Disclaimer: I don't own Max. I so wish I owned Max…

Yay! I graduated! So here's a shiny new chapter to go with my shiny new degree…

Chapter Nine:
5pm

It was disturbing how much someone whose entire job involved cooking fish could screw something up so badly. The chips were too hot and the fish a sickly cold. Max shook the container, burying the fish again in the hope it would somehow warm up under the scarily hot chips. Even under the litre or so of vinegar he'd smothered them in, the chips burnt his fingers at the touch and he rubbed his thumb and forefinger together to soften the pain, glaring at the chips in anger.

But he wasn't really angry at the scorching potato (a good thing too because he knew they didn't give a damn), he was angry with Beth.

How dare she accuse him of spying? The fact that he was watching the house seemed to have eluded him as he sat there stewing. The point was moot in his mind. He was ranked above her, even if she was no longer at the same station as him, and she shouldn't stand in the way of a very important investigation. Catching the Taggarts was a sure fire way into the DI position that still hadn't been filled since DI Sam Nixon had left. He wasn't going to miss his opportunity.

He'd been seated outside Beth's new place for twenty minutes now after being kicked from her house unceremoniously and finding himself seething on her front doorstep. He could appreciate she was on a job, but surely she could give him something? Even just a chance to tell her exactly what even the smallest clue could give him. He growled again as he grabbed a chip, burnt himself and dropped it back into the container with a soft swear word. This sucked.

It wasn't that Max liked it when things were easy, in fact he relished the times when things were hard, but this didn't have to be nigh on impossible! She didn't have to make it so damn impossible. Knock back a peace offering? A peace offering that now sat opened on the back seat, one of the bottles sitting in his cup holder. This was his own pathetic after work drinks. He'd officially become a loser.
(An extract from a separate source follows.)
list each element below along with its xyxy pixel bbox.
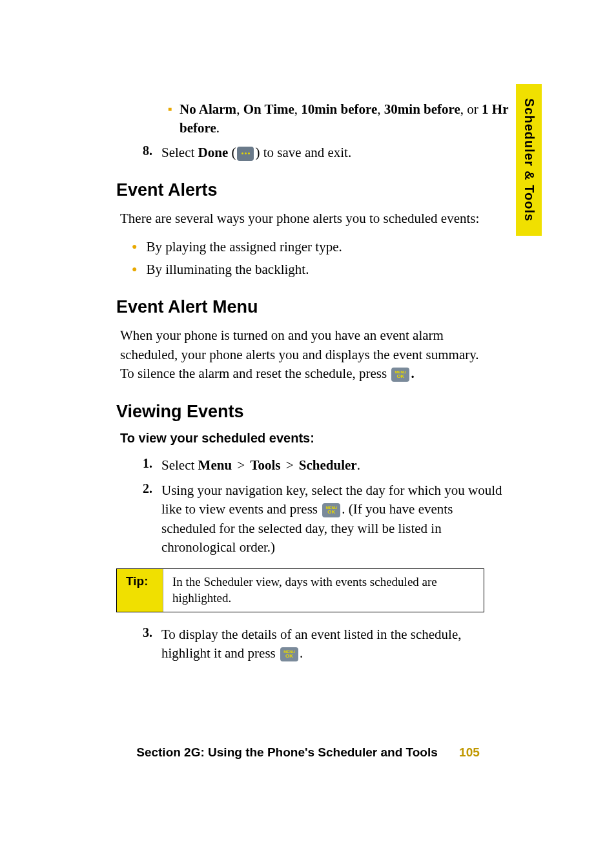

He wasn't sure what exactly he was waiting for. A call to say she'd been wrong? There was a better chance of hell freezing over. Beth was stubborn, like himself, and relenting and letting Max talk to Jessica now seemed less likely than Milwall winning the Premier League. Stupid useless Milwall. It certainly wasn't the five o'clock change either, even if it was only minutes away now. Any previous plans of strolling up to the house when the guards were gone and demanding to be let in looking likely to end in only one of two ways; 1. She slammed the door in his face (the nicer of the two options) or 2. She stamped on his foot/broke his nose/slapped him/kneed him in the privates (none a pretty image) BEFORE slamming the door in his face. Either way, he was seeing door, be it with or without serious injuries. In reality it was what she'd said to him that afternoon. She'd accused him of having someone follow her. After he'd gotten over the accusation he'd realised what she'd just revealed. She was being followed. Or thought she was anyway.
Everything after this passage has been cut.